Bley plays key role in helping DIAA make decision

High school fall sports teams in Delaware are still waiting to hear when they’ll be able to take the field. Special to the Delaware State News/Gary Emeigh

DOVER — Pretty much every injured athlete that Dr. Bradley Bley has ever worked with wants to hear the same thing.

They want Bley to tell them they’re ready to play again.

So when Bley has to tell them they can’t play, it’s never easy.

“That’s always the hardest conversation,” he said. “Nobody likes to hear that they have a major injury and they have to sit out.

Bradley Bley

“But I think there’s a little understanding. … They have a goal and objective to work towards. ‘OK, if I do this physical therapy and we get this taken care of, I can get back eventually.’”

That’s what makes dealing with the current coronavirus pandemic so frustrating for high school student-athletes.

There is no injury to attack and work through. There’s only an invisible disease that needs to be held at bay to keep the community safe.

Sometime, probably next week, the Delaware Interscholastic Athletic Association is expected to finalize its plan for playing — or not playing — high school fall sports over the next few months. Gov. John Carney still has to announce at what level schools will be open first.

Through all the debate about when it will be safe to play again, Bley finds himself in an interesting position.

As the only member of the 20-person DIAA board of directors with a medical degree, the 41-year-old sports medicine specialist is frequently at the center of the discussion.

Contending with a potentially-deadly virus pandemic is hardly what Bley pictured when he joined the board four years ago.

“With coronavirus, things are changing on a daily basis,” said Bley, who is board-certified in internal medicine, pediatrics and sports medicine. “So you constantly have to be up on what’s being published by the CDC and what the governor is allowing and what the Division of Public Health is recommending.
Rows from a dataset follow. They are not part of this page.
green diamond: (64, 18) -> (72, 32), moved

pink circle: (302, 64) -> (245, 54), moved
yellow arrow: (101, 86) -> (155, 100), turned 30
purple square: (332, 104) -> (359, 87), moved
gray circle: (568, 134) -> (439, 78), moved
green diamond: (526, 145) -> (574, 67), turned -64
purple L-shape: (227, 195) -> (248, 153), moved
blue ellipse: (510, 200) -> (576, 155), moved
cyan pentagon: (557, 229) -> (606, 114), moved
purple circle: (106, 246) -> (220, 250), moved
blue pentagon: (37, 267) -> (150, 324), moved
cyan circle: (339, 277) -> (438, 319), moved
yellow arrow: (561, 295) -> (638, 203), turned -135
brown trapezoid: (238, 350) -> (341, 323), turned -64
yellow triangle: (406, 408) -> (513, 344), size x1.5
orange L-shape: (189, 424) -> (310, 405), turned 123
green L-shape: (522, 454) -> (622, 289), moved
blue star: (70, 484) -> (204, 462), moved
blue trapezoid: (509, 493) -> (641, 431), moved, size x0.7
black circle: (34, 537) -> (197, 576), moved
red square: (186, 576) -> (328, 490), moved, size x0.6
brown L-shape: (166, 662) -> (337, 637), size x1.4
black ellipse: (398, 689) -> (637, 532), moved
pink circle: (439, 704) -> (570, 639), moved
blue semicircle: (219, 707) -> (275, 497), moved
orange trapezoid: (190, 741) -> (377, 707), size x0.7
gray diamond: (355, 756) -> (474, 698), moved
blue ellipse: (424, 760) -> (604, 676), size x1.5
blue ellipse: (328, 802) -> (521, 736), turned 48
“It’s definitely been a lot. I’ve definitely been on my email and on phone calls a lot more than I was before for this.”

While Bley is just one voice in the Zoom call and the DIAA does consult with other medical personnel, board member Dr. Kevin Fitzgerald said it’s been nice having someone with Bley’s background directly involved in the meetings.

“Having Dr. Bley on the board is a tremendous asset,” said Fitzgerald, the Caesar Rodney superintendent. “He does bring a perspective that none of us have. He can tell us what the guidance is, what the latest medical opinions are that help form our decisions.”

Growing up outside Buffalo, N.Y., Bley played football and soccer and was still playing adult ice hockey before the pandemic. The Wilmington resident is also the former head team doctor for the Delaware State football team (2012-16) and has a pair of sons, ages 10 and six, who play youth sports.

So he understands how frustrating this situation is for players and their parents. With school sports sometimes the only activity available for kids, he also knows the important role they can play.

“One of the things that is important to me is making sure that we try to provide those opportunities,” said Bley, who works for Delaware Orthopedic Specialists. “That’s one of the things we weigh as a benefit of sports — making sure our athletes who otherwise can’t compete in sports have equal opportunity.

Bradley Bley was the DSU football team’s doctor in 2012-16. Submitted photo

“As we know, sports are helpful for leadership skills and team building and role modeling. That’s an unfortunate side effect of not having sports continue to go.”

With that in mind, Bley said he would love to say it’s OK to return to competition — but only when it can be done safely.

The interesting thing about this situation, said Bley, is the biggest concern is the virus’ impact on the community, not necessarily the student-athletes themselves.

“It appears that the risk for our student-athletes is very low,” Bley said. “But it’s the risk of spreading it to other people, which is something we don’t normally look at as a committee.”

Usually, in deciding whether an athlete is ready to return from an injury, the doctor weighs the risk-reward of the situation. To help them evaluate the risk, they’ll rely on years of study and data in making the decision.

But the coronavirus is so new that there’s really only a few months of information available on it.

“We are trying our hardest,” said Bley. “It’s a new disease and we’re all learning as we go. We’re getting new evidence on a daily basis. That makes it difficult.

“But we’re trying to do what we can to get our athletes cleared. Our objective is to get them playing as soon as possible because sports have so many other good benefits besides just the fun of competing.”